そこには、自分がもう現役じゃないという、諦めのような気持ちもあるように思う。

「お前なら、俺が願うことしかできなかった世界を変えられる」

父が言っていた訳ではない。でも私は父と話すたびに、この大きく、強く、深い言葉を受け取っているように感じるのだ。


「世界を変えたい」

心からそう思えたことはない。少なくとも自分の中から湧き上がる想いとしては。

だけど、実家を離れ、ある意味ひとりの人間同士で親と付き合うようになってから、それは使命感のような形で私の前に現れるようになってきた。

それは親だけではなくて、親戚や友人と付き合う場面でもそうだ。自分が世界を変えなければ、この人たちの願いはどこにも届かないのではないかと思う。

でも、自分はそういうスケールの大きなことが得意じゃないこともよく分かっている。真っ先に旗を振るリーダーシップは、憧れだけど苦手だ。

だからこそ、この人たちのために世界を変えたいならば、私は背伸びをする必要がある。それは意思より義務だ。

逆に言えば、背伸びができないのならば、この人たちの願いはずっと願いのままだから。

まるで自分を棚にあげた見方かもしれない。

私の周りには、私よりもっと世界をぐちゃぐちゃに良くする才能の持ち主もいる。私が何もしなくたって、きっとそういう人たちがこの世界を変えていってくれるのだろう。
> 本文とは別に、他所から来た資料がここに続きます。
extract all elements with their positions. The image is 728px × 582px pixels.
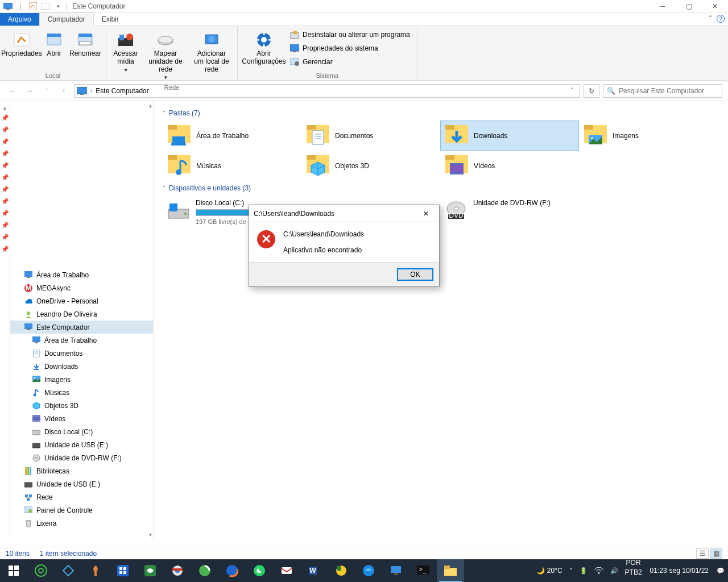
tree-item[interactable]: Downloads — [10, 360, 153, 373]
tray-notifications-icon[interactable]: 💬 — [713, 559, 728, 582]
open-button[interactable]: Abrir — [41, 28, 67, 60]
tree-item[interactable]: Unidade de USB (E:) — [10, 438, 153, 451]
tree-scroll-down-icon[interactable]: ▾ — [149, 531, 152, 538]
tray-clock[interactable]: 01:23 seg 10/01/22 — [646, 559, 713, 582]
folder-item[interactable]: Objetos 3D — [301, 151, 440, 181]
taskbar-app[interactable] — [191, 559, 218, 582]
help-icon[interactable]: ? — [717, 15, 725, 23]
tree-item[interactable]: Painel de Controle — [10, 504, 153, 517]
tree-item[interactable]: Imagens — [10, 373, 153, 386]
pin-icon[interactable]: 📌 — [0, 196, 10, 207]
add-location-button[interactable]: Adicionar um local de rede — [191, 28, 233, 76]
pin-icon[interactable]: 📌 — [0, 172, 10, 184]
minimize-button[interactable]: ─ — [650, 0, 676, 13]
tree-item[interactable]: Vídeos — [10, 412, 153, 425]
tab-file[interactable]: Arquivo — [0, 13, 39, 26]
navigation-tree[interactable]: ▴ ▾ Área de TrabalhoMMEGAsyncOneDrive - … — [10, 101, 154, 539]
taskbar-app[interactable] — [164, 559, 191, 582]
tree-item[interactable]: Disco Local (C:) — [10, 425, 153, 438]
qat-dropdown-icon[interactable]: ▾ — [53, 2, 63, 11]
address-bar[interactable]: › Este Computador ˅ — [74, 84, 580, 98]
taskbar-app[interactable] — [246, 559, 273, 582]
tree-item[interactable]: Bibliotecas — [10, 464, 153, 477]
taskbar-app[interactable] — [109, 559, 136, 582]
taskbar-explorer[interactable] — [437, 559, 464, 582]
pin-icon[interactable]: 📌 — [0, 243, 10, 255]
tree-item[interactable]: Leandro De Oliveira — [10, 307, 153, 321]
taskbar-app[interactable] — [382, 559, 410, 582]
taskbar-app[interactable] — [136, 559, 164, 582]
dialog-titlebar[interactable]: C:\Users\leand\Downloads ✕ — [249, 205, 439, 222]
folder-item[interactable]: Documentos — [301, 120, 440, 151]
pin-icon[interactable]: 📌 — [0, 231, 10, 243]
taskbar-app[interactable] — [218, 559, 246, 582]
tray-overflow[interactable]: ˄ — [566, 559, 576, 582]
dialog-close-button[interactable]: ✕ — [417, 207, 435, 221]
folder-item[interactable]: Área de Trabalho — [163, 120, 301, 151]
tray-battery-icon[interactable]: 🔋 — [576, 559, 591, 582]
breadcrumb[interactable]: Este Computador — [96, 87, 148, 95]
access-media-button[interactable]: Acessar mídia▾ — [111, 28, 140, 75]
taskbar-app[interactable] — [328, 559, 355, 582]
rename-button[interactable]: Renomear — [69, 28, 101, 60]
properties-button[interactable]: Propriedades — [5, 28, 39, 60]
tree-item[interactable]: Rede — [10, 490, 153, 504]
search-box[interactable]: 🔍 — [603, 84, 722, 98]
tray-volume-icon[interactable]: 🔊 — [607, 559, 622, 582]
taskbar-app[interactable] — [55, 559, 82, 582]
tree-item[interactable]: Este Computador — [10, 321, 153, 334]
tree-item[interactable]: MMEGAsync — [10, 281, 153, 294]
refresh-button[interactable]: ↻ — [584, 84, 599, 98]
maximize-button[interactable]: ▢ — [676, 0, 702, 13]
forward-button[interactable]: → — [23, 84, 36, 98]
pin-icon[interactable]: 📌 — [0, 160, 10, 172]
pin-icon[interactable]: 📌 — [0, 124, 10, 136]
search-input[interactable] — [619, 87, 718, 95]
weather-widget[interactable]: 🌙 20°C — [533, 559, 566, 582]
uninstall-button[interactable]: Desinstalar ou alterar um programa — [288, 28, 412, 41]
open-settings-button[interactable]: Abrir Configurações — [242, 28, 286, 68]
drive-item[interactable]: DVDUnidade de DVD-RW (F:) — [440, 196, 579, 228]
close-button[interactable]: ✕ — [702, 0, 728, 13]
up-button[interactable]: ↑ — [57, 84, 71, 98]
folder-item[interactable]: Vídeos — [440, 151, 579, 181]
qat-properties-icon[interactable] — [28, 2, 38, 11]
manage-button[interactable]: Gerenciar — [288, 56, 412, 68]
tab-view[interactable]: Exibir — [94, 13, 127, 26]
tree-item[interactable]: Área de Trabalho — [10, 334, 153, 347]
tree-item[interactable]: Músicas — [10, 386, 153, 399]
taskbar-app[interactable] — [82, 559, 109, 582]
tree-item[interactable]: Unidade de USB (E:) — [10, 477, 153, 490]
folder-item[interactable]: Imagens — [579, 120, 718, 151]
view-icons-button[interactable]: ▦ — [710, 548, 722, 559]
tab-computer[interactable]: Computador — [39, 13, 94, 26]
folder-item[interactable]: Músicas — [163, 151, 301, 181]
folders-section-header[interactable]: ˅ Pastas (7) — [163, 106, 719, 120]
map-drive-button[interactable]: Mapear unidade de rede▾ — [143, 28, 188, 83]
taskbar[interactable]: W >_ 🌙 20°C ˄ 🔋 🔊 POR PTB2 01:23 seg 10/… — [0, 559, 728, 582]
drives-section-header[interactable]: ˅ Dispositivos e unidades (3) — [163, 181, 719, 196]
pin-icon[interactable]: 📌 — [0, 219, 10, 231]
tree-item[interactable]: Documentos — [10, 347, 153, 360]
tray-wifi-icon[interactable] — [591, 559, 607, 582]
tree-item[interactable]: Área de Trabalho — [10, 268, 153, 281]
pin-icon[interactable]: 📌 — [0, 136, 10, 148]
pin-icon[interactable]: 📌 — [0, 207, 10, 219]
view-details-button[interactable]: ☰ — [696, 548, 709, 559]
start-button[interactable] — [0, 559, 27, 582]
pin-icon[interactable]: 📌 — [0, 148, 10, 160]
tree-scroll-up-icon[interactable]: ▴ — [149, 102, 152, 109]
qat-newfolder-icon[interactable] — [41, 2, 50, 11]
tree-item[interactable]: OneDrive - Personal — [10, 294, 153, 307]
pin-icon[interactable]: 📌 — [0, 112, 10, 124]
address-dropdown[interactable]: ˅ — [567, 87, 577, 95]
taskbar-app[interactable]: W — [300, 559, 328, 582]
recent-dropdown[interactable]: ˅ — [40, 84, 53, 98]
tree-item[interactable]: Objetos 3D — [10, 399, 153, 412]
ok-button[interactable]: OK — [397, 268, 433, 281]
taskbar-app[interactable] — [273, 559, 300, 582]
folder-item[interactable]: Downloads — [440, 120, 579, 151]
taskbar-app[interactable]: >_ — [410, 559, 437, 582]
tray-language[interactable]: POR PTB2 — [622, 559, 646, 582]
taskbar-app[interactable] — [355, 559, 382, 582]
それでも何となく世界を変える使命を請け負いたくなるのは、父の娘だからだ。父の言葉を娘として受け取ってしまったから、父の願いを感じてしまったから、この願いを受け継ぐ人は自分しかいないと思うのだ。

親戚や友人からの言葉も世界を変えたい理由の一つだけど、父の言葉を受け取っていなかったら、私の使命感はぬるりと剥がれ落ちる運命かもしれない。

なんとも湿っぽい、論理のかけらもない理由だと自分でも思う。

それでもこれが、世界を変えたい理由だ。